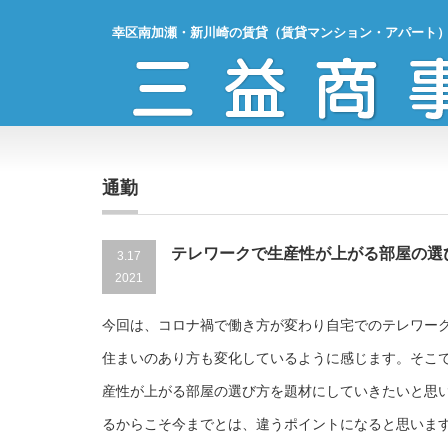
幸区南加瀬・新川崎の賃貸（賃貸マンション・アパート
通勤
テレワークで生産性が上がる部屋の選
3.17
2021
今回は、コロナ禍で働き方が変わり自宅でのテレワー
住まいのあり方も変化しているように感じます。そこ
産性が上がる部屋の選び方を題材にしていきたいと思
るからこそ今までとは、違うポイントになると思いま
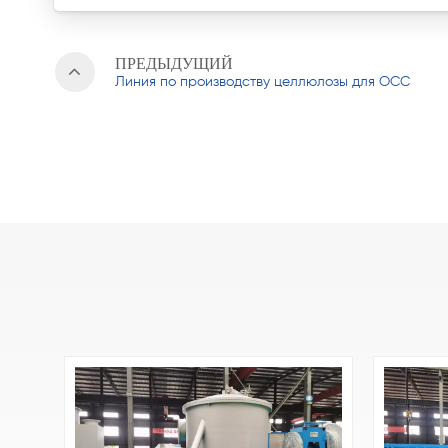
ПРЕДЫДУЩИЙ
Линия по производству целлюлозы для OCC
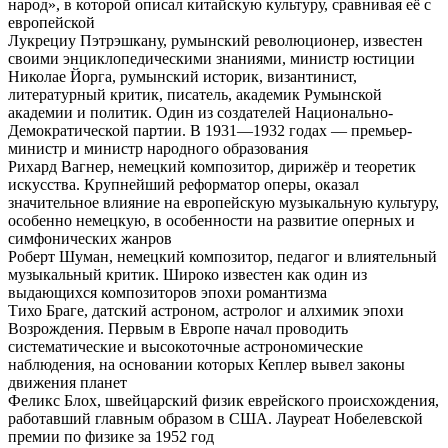
народ», в которой описал китайскую культуру, сравнивая её с
европейской
Лукрециу Пэтрэшкану, румынский революционер, известен
своими энциклопедическими знаниями, министр юстиции
Николае Йорга, румынский историк, византинист,
литературный критик, писатель, академик Румынской
академии и политик. Один из создателей Национально-
Демократической партии. В 1931—1932 годах — премьер-
министр и министр народного образования
Рихард Вагнер, немецкий композитор, дирижёр и теоретик
искусства. Крупнейший реформатор оперы, оказал
значительное влияние на европейскую музыкальную культуру,
особенно немецкую, в особенности на развитие оперных и
симфонических жанров
Роберт Шуман, немецкий композитор, педагог и влиятельный
музыкальный критик. Широко известен как один из
выдающихся композиторов эпохи романтизма
Тихо Браге, датский астроном, астролог и алхимик эпохи
Возрождения. Первым в Европе начал проводить
систематические и высокоточные астрономические
наблюдения, на основании которых Кеплер вывел законы
движения планет
Феликс Блох, швейцарский физик еврейского происхождения,
работавший главным образом в США. Лауреат Нобелевской
премии по физике за 1952 год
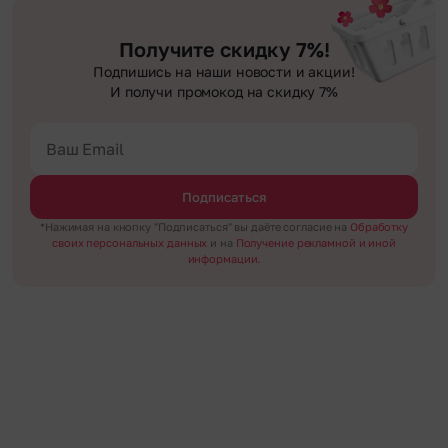
Получите скидку 7%!
Подпишись на наши новости и акции!
И получи промокод на скидку 7%
Подписаться
*Нажимая на кнопку "Подписаться" вы даёте согласие на
Обработку
своих персональных данных
и на
Получение рекламной и иной
информации.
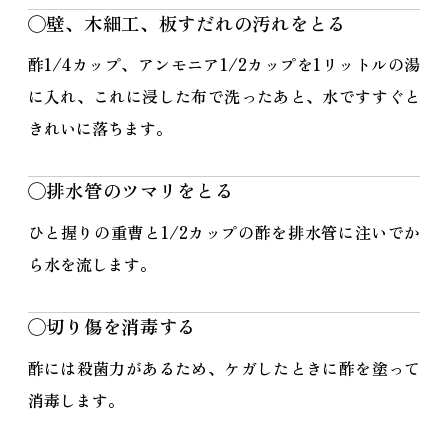
◯壁、木細工、板すだれの汚れをとる
酢1/4カップ、アンモニア1/2カップを1リットルの湯
に入れ、これに浸した布で洗ったあと、水ですすぐと
きれいに落ちます。
◯排水管のツマリをとる
ひと握りの重曹と1/2カップの酢を排水管に注いでか
ら水を流します。
◯切り傷を消毒する
酢には殺菌力があるため、ケガしたときに酢を塗って
消毒します。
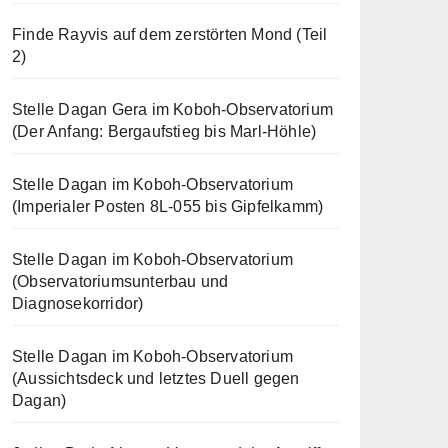
Finde Rayvis auf dem zerstörten Mond (Teil
2)
Stelle Dagan Gera im Koboh-Observatorium
(Der Anfang: Bergaufstieg bis Marl-Höhle)
Stelle Dagan im Koboh-Observatorium
(Imperialer Posten 8L-055 bis Gipfelkamm)
Stelle Dagan im Koboh-Observatorium
(Observatoriumsunterbau und
Diagnosekorridor)
Stelle Dagan im Koboh-Observatorium
(Aussichtsdeck und letztes Duell gegen
Dagan)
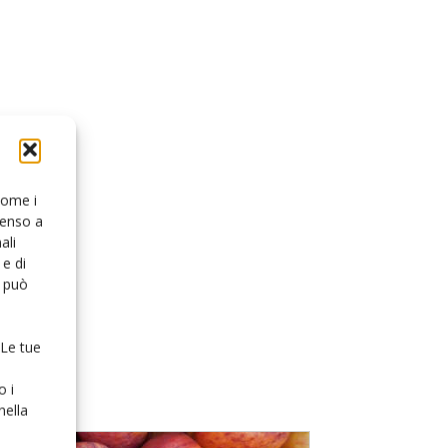
 come i
senso a
ali
e di
o può
 Le tue
o i
nella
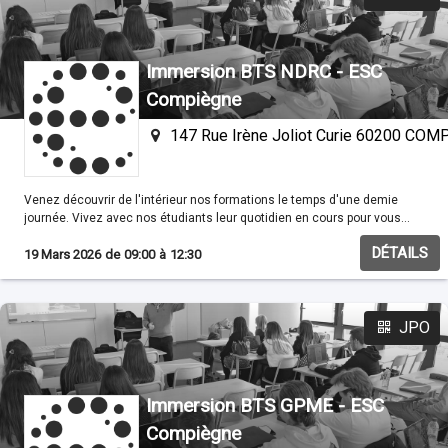
Immersion BTS NDRC - ESC
Compiègne
147 Rue Irène Joliot Curie 60200 CO
Venez découvrir de l'intérieur nos formations le temps d'une demie
journée. Vivez avec nos étudiants leur quotidien en cours pour vous
familisariser avec nos méthodes pédagogiques.
DÉTAILS
19 Mars 2026
de
09:00
à
12:30
JPO
Immersion BTS GPME - ESC
Compiègne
•••
**TASK DETAILS:**
If a picture appears among the records, leave it out, and otherwise reproduce exactly every line from the first line through the one with "академии и политик.", both included.

**THE ANSWER:**
幸区南加瀬・新川崎の賃貸（賃貸マンション・アパート
通勤
テレワークで生産性が上がる部屋の選
3.17
2021
今回は、コロナ禍で働き方が変わり自宅でのテレワー
住まいのあり方も変化しているように感じます。そこ
産性が上がる部屋の選び方を題材にしていきたいと思
るからこそ今までとは、違うポイントになると思いま
ПРЕДЫДУЩИЙ
Линия по производству целлюлозы для OCC
народ», в которой описал китайскую культуру, сравнивая её с
европейской
Лукрециу Пэтрэшкану, румынский революционер, известен
своими энциклопедическими знаниями, министр юстиции
Николае Йорга, румынский историк, византинист,
литературный критик, писатель, академик Румынской
академии и политик. Один из создателей Национально-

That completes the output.